[Opening Data to process section]

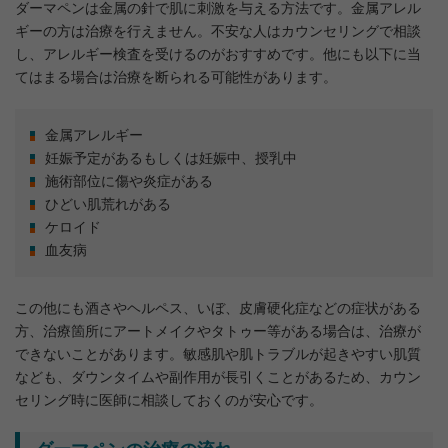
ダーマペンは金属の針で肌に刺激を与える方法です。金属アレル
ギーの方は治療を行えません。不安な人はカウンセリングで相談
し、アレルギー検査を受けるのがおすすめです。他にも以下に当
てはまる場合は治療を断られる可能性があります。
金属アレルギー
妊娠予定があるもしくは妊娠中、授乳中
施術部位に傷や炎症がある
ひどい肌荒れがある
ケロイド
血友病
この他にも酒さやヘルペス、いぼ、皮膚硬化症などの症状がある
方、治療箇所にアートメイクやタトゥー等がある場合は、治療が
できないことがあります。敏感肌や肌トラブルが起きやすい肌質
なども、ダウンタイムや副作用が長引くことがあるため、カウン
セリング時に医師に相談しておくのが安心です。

[Closing Data to process section]
[Opening Data to process section]

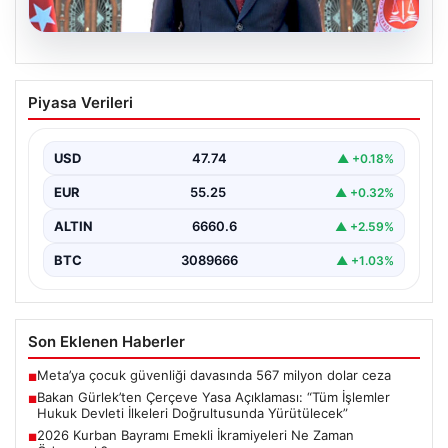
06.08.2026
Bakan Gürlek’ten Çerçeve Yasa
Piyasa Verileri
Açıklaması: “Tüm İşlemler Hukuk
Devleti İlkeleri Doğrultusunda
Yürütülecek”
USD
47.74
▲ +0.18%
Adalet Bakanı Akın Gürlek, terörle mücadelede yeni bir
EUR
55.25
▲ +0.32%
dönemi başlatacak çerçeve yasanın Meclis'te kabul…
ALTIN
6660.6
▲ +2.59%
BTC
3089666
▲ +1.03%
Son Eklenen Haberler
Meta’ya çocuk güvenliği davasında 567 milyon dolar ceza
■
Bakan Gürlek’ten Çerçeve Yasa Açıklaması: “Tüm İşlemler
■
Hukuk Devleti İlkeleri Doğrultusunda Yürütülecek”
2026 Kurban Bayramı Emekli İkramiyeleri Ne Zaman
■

[Closing Data to process section]
[Opening Data to process section]

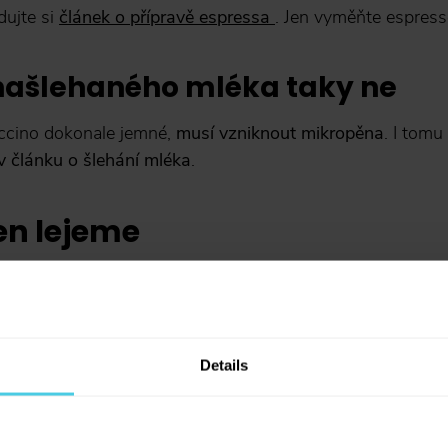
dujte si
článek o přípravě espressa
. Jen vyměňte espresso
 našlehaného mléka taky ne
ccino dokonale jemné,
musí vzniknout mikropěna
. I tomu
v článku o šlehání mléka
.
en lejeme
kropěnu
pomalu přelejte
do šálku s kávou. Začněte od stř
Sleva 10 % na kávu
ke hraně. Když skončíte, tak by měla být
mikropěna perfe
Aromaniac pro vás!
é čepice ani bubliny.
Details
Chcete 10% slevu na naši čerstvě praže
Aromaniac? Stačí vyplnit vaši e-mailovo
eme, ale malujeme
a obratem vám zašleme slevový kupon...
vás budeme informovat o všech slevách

[Closing Data to process section]

--- Your objective ---
All lines in the data above from the one with "Jen vyměňte espresso" through the one with "vás budeme informovat o všech slevách" must be repeated exactly, and no others.

--- Response to the exercise ---
. Jen vyměňte espresso
 našlehaného mléka taky ne
ccino dokonale jemné,
musí vzniknout mikropěna
. I tomu
v článku o šlehání mléka
.
en lejeme
kropěnu
pomalu přelejte
do šálku s kávou. Začněte od stř
Sleva 10 % na kávu
ke hraně. Když skončíte, tak by měla být
mikropěna perfe
Aromaniac pro vás!
é čepice ani bubliny.
Details
Chcete 10% slevu na naši čerstvě praže
Aromaniac? Stačí vyplnit vaši e-mailovo
eme, ale malujeme
a obratem vám zašleme slevový kupon...
vás budeme informovat o všech slevách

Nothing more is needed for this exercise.